[Dataset entries]

_ _ _ _ _ _ _

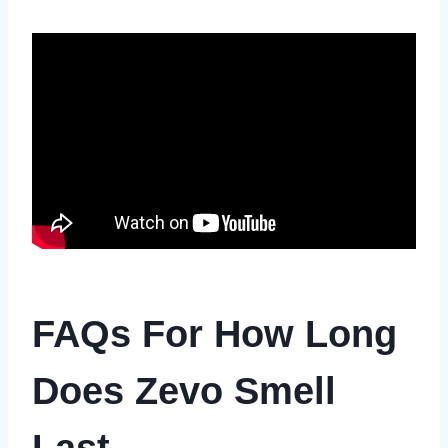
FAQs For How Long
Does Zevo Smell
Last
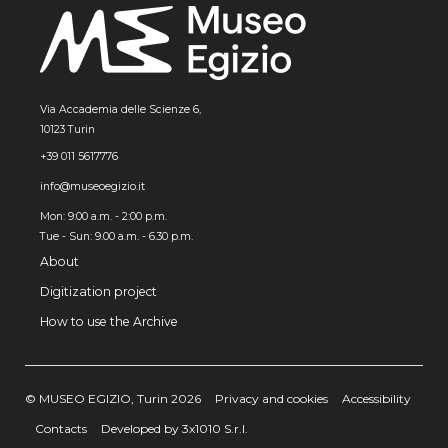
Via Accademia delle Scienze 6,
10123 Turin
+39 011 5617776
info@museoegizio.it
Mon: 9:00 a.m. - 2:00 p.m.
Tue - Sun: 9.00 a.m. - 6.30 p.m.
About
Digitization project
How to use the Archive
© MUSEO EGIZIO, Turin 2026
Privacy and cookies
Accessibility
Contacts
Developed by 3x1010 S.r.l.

_ _ _ _ _ _ _

- Your task
Wherever the word "Turin" turns up in a line of the entries above, copy that line.

- Task response
10123 Turin
© MUSEO EGIZIO, Turin 2026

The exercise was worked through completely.